I’m not sure what my brain has been doing, but mostly it hasn’t been thinking. It’s been trying to do anything possible not to think, even resorting to watching World Dodgeball Federation videos on YouTube. (Who knew semi-professional dodgeball was such a great spectator sport?)
You might think that not-thinking would be the modus operandi for writers of a particular sort who plumb the depths of unsophisticated farm humor. To a certain extent, doing dumb things does provide plenty of raw material, but to craft that raw material into words requires neurons and synapses to fire, and lately my brain has been backfiring.

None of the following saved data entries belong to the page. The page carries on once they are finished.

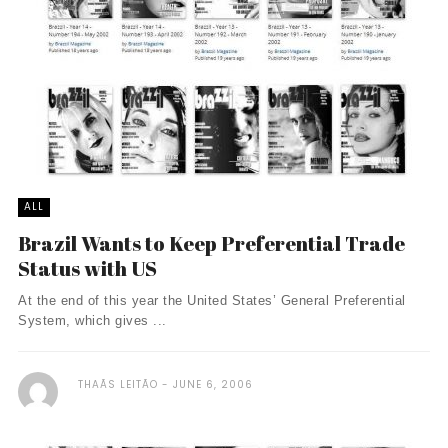
ALL
Brazil Wants to Keep Preferential Trade
Status with US
At the end of this year the United States’ General Preferential
System, which gives ...
THAÃ­S LEITÃO
JUNE 6, 2006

It always amazes me to read about writers who have the brainpower, or really willpower, to write no matter what, every day. One of my favorite writers is Annie Dillard, and she’s an advocate for sticking to a daily writing schedule. In The Writing Life, she says,
“A work in progress quickly becomes feral. It reverts to a wild state overnight. It is barely domesticated, a mustang on which you one day fastened a halter, but which now you cannot catch. It is a lion you cage in your study. As the work grows, it gets harder to control; it is a lion growing in strength. You must visit it every day and reassert your mastery over it. If you skip a day, you are, quite rightly, afraid to open the door to its room. You enter its room with bravura, holding a chair at the thing and shouting, “Simba!”
And Dillard practiced what she preached, writing every day, reasserting mastery over her manuscripts, so much so she won the Pulitzer Prize–by age 29. Another one of my favorite writers, Patrick McManus, spent two hours every day writing. He died a few years ago at age 85, having authored 23 books.

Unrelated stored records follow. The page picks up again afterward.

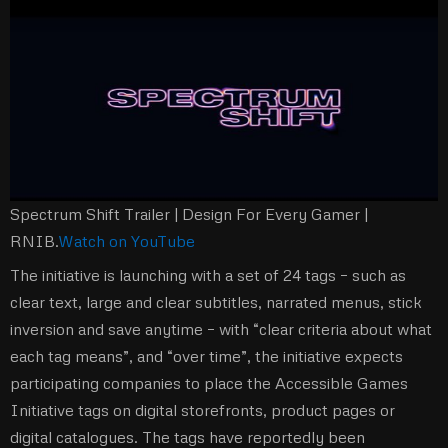
Spectrum Shift Trailer | Design For Every Gamer |
RNIB.
Watch on YouTube
The initiative is launching with a set of 24 tags – such as
clear text, large and clear subtitles, narrated menus, stick
inversion and save anytime – with “clear criteria about what
each tag means”, and “over time”, the initiative expects
participating companies to place the Accessible Games
Initiative tags on digital storefronts, product pages or
digital catalogues. The tags have reportedly been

Despite my best efforts to write some every day, lately I haven’t been mustering the brainpower. I’ve got a nearly-finished first draft of a manuscript that has, as Dillard put it, turned into a lion. I’m afraid to reopen the document and look at it, much less work on it again. It just seems untamable. The problem is I don’t really know what the book is–is it a semi-truthful memoir of my attempts at farming, a collection of loosely-related and ridiculous short stories, or a manual of what not to do for young farmers. Right now, it feels like a three-headed beast that needs two of its heads chopped off.

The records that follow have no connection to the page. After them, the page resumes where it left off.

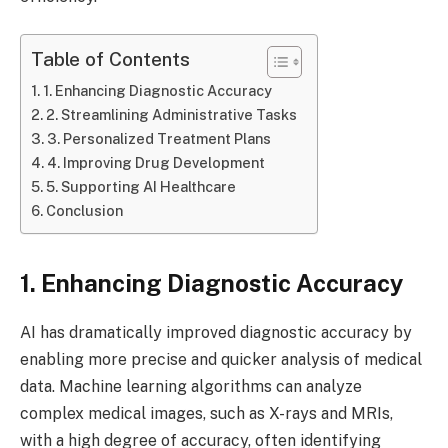
Table of Contents
1. Enhancing Diagnostic Accuracy
2. Streamlining Administrative Tasks
3. Personalized Treatment Plans
4. Improving Drug Development
5. Supporting AI Healthcare
Conclusion
1. Enhancing Diagnostic Accuracy
AI has dramatically improved diagnostic accuracy by
enabling more precise and quicker analysis of medical
data. Machine learning algorithms can analyze
complex medical images, such as X-rays and MRIs,
with a high degree of accuracy, often identifying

Speaking of farming, I had a farmer tell me once that there are two types of combines: combines that are broke down, and combines that are fixin to break down. I think that accurately describes my writing process. Even when I’m writing every day, there is always the looming feeling out there that my brain is about to break down, not in a bonkers sort of way, just in the I-don’t-have-energy-to-think sort of way. And right now my brain is broke down, and I’m not exactly sure how to get it back up and running again.
For you writers out there, what’s your go-to solution for fixing a broke-down brain?